Pour profiter de ce sport, il acquiert une lame de la marque Össur. « J’étais 100% en tort à cause de mon AVC donc il a fallu que je paie tout de ma poche, c’est-à-dire 6800 euros rien que pour la lame, et le manchon pour le prix de 1500 euros ! » Cette liberté de mouvement à eu certes un coût, mais à l’entendre, courir avec une lame est une délivrance.
La lame et la semelle de Benjamin Laurent, 29 ans, amputé après un accident de la route survenu en 2012 près de Rouen (Seine-Maritime)0 (©Manon Leterq/76actu)
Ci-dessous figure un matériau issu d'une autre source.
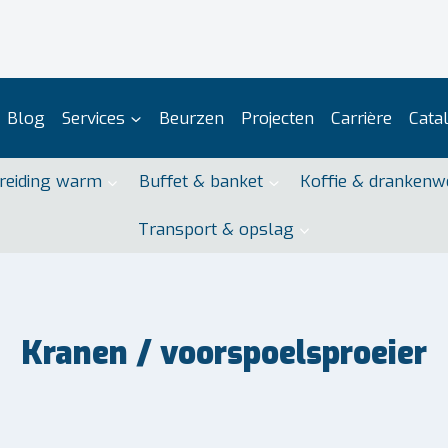
Blog
Services
Beurzen
Projecten
Carrière
Cata
reiding warm
Buffet & banket
Koffie & drankenw
Transport & opslag
Kranen / voorspoelsproeier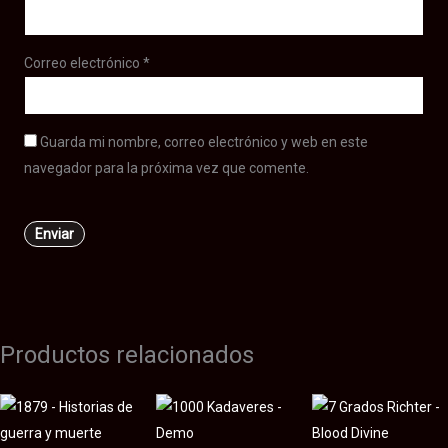
Correo electrónico
*
Guarda mi nombre, correo electrónico y web en este
navegador para la próxima vez que comente.
Productos relacionados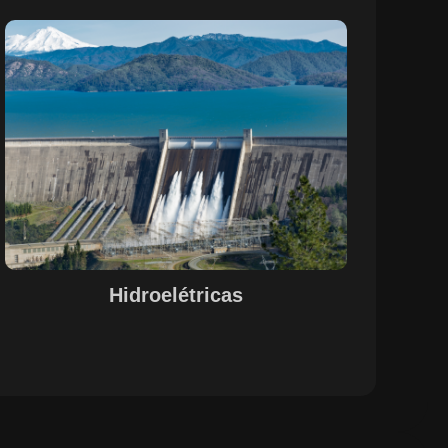
Sobre o Case Hidroelétricas
A parceria entre a EPS e a SETE, com o suporte do
Maestro, otimizou o controle de pessoal, documentação
e evidências de processos nas operações de
hidrelétricas. A centralização das informações e a
automação de processos garantiram uma gestão
integrada e eficiente, alinhada às necessidades do setor.
A solução proporcionou maior visibilidade, conformidade
legal e agilidade na gestão de recursos humanos e
operações, promovendo um ambiente de trabalho mais
estruturado e funcional.
Hidroelétricas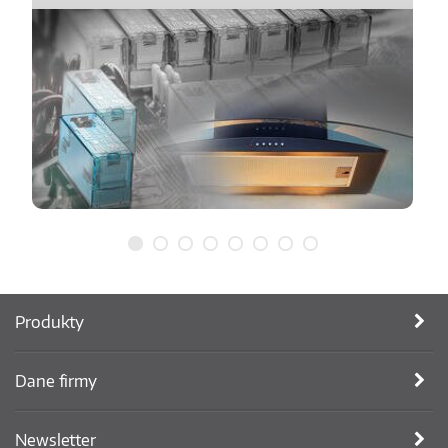
Produkty
Dane firmy
Newsletter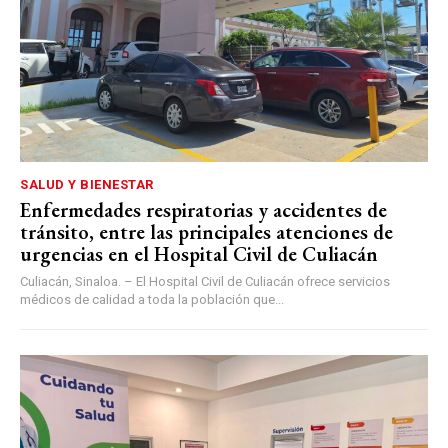
SALUD Y BIENESTAR
Enfermedades respiratorias y accidentes de
tránsito, entre las principales atenciones de
urgencias en el Hospital Civil de Culiacán
Culiacán, Sinaloa. – El Hospital Civil de Culiacán ofrece servicios
médicos de calidad a toda la población que...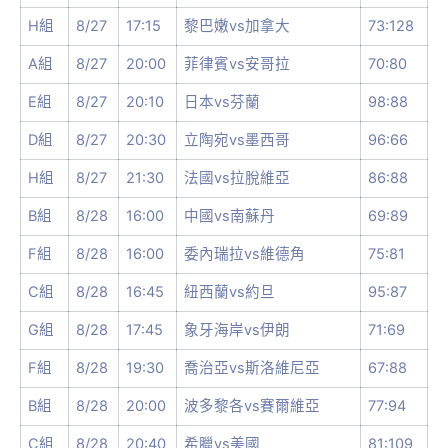
H組
8/27
17:15
黎巴嫩vs加拿大
73:128
A組
8/27
20:00
菲律賓vs安哥拉
70:80
E組
8/27
20:10
日本vs芬蘭
98:88
D組
8/27
20:30
立陶宛vs墨西哥
96:66
H組
8/27
21:30
法國vs拉脫維亞
86:88
B組
8/28
16:00
中國vs南蘇丹
69:89
F組
8/28
16:00
委內瑞拉vs維德角
75:81
C組
8/28
16:45
紐西蘭vs約旦
95:87
G組
8/28
17:45
象牙海岸vs伊朗
71:69
F組
8/28
19:30
喬治亞vs斯洛維尼亞
67:88
B組
8/28
20:00
波多黎各vs賽爾維亞
77:94
C組
8/28
20:40
希臘vs美國
81:109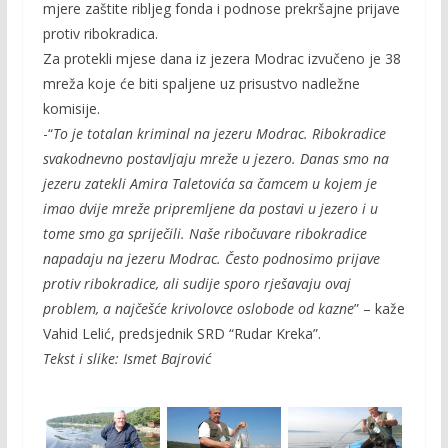
mjere zaštite ribljeg fonda i podnose prekršajne prijave
protiv ribokradica.
Za protekli mjese dana iz jezera Modrac izvučeno je 38
mreža koje će biti spaljene uz prisustvo nadležne
komisije.
-“
To je totalan kriminal na jezeru Modrac. Ribokradice
svakodnevno postavljaju mreže u jezero. Danas smo na
jezeru zatekli Amira Taletovića sa čamcem u kojem je
imao dvije mreže pripremljene da postavi u jezero i u
tome smo ga spriječili. Naše ribočuvare ribokradice
napadaju na jezeru Modrac. Često podnosimo prijave
protiv ribokradice, ali sudije sporo rješavaju ovaj
problem, a najčešće krivolovce oslobode od kazne
” – kaže
Vahid Lelić, predsjednik SRD “Rudar Kreka”.
Tekst i slike: Ismet Bajrović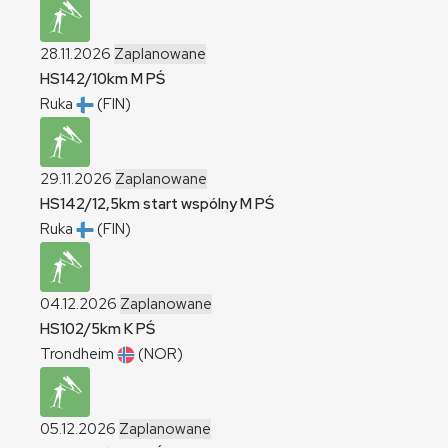
28.11.2026
Zaplanowane
HS142/10km
M
PŚ
Ruka
(FIN)
29.11.2026
Zaplanowane
HS142/12,5km start wspólny
M
PŚ
Ruka
(FIN)
04.12.2026
Zaplanowane
HS102/5km
K
PŚ
Trondheim
(NOR)
05.12.2026
Zaplanowane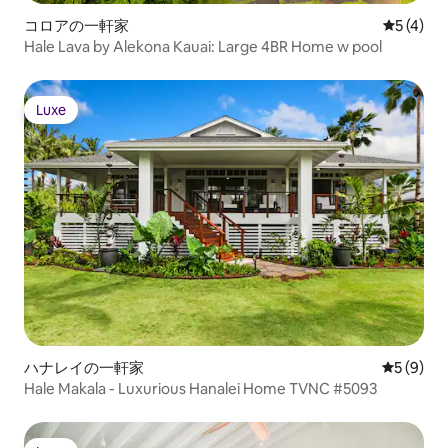
コロアの一軒家
レビュー
5 (4)
Hale Lava by Alekona Kauai: Large 4BR Home w pool
Luxe
Luxe
ハナレイの一軒家
レビュー
5 (9)
Hale Makala - Luxurious Hanalei Home TVNC #5093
Double-champion de Normandie
Courir avec une lame, alors, est-ce réellement une aide ? Benjamin Laurent anticipe les mauvaises langues. « Il y a des choses qui ont été dites sur la lame d’Oscar Pistorius, comme quoi ça agissait comme un ressort. En vérité, on n’appuie pas avec notre jambe, ce n’est pas la lame qui nous donne l’énergie pour pouvoir courir. » L’athlète, adhérent à l’ASPTT Rouen depuis deux ans, dans une section qui accueille les personnes en situation de handicap, s’entraîne chaque jeudi. Il court une quarantaine de kilomètres chaque mois.
Des objectifs, Benjamin Laurent en a. Son titre de double-champion de Normandie vélo de route — en contre-la-montre et en trio normand — le pousse à voir toujours plus loin, et à participer à des compétitions handisport et pour valides.
Benjamin Laurent espère faire de son témoignage un gage d’espoir pour beaucoup de personnes en situation de handicap :
Si vous aimez ce que vous faites, continuez ! Si vous avez des envies et des passions, foncez ! Quand on veut, on peut. Il faut se donner à fond dans ce que l’on fait.
Ses partenaires sportifs aiment à dire qu’il est un « survivor ». « Je suis une personne normale », leur répond le jeune homme, qui reste une fois de plus, trop modeste.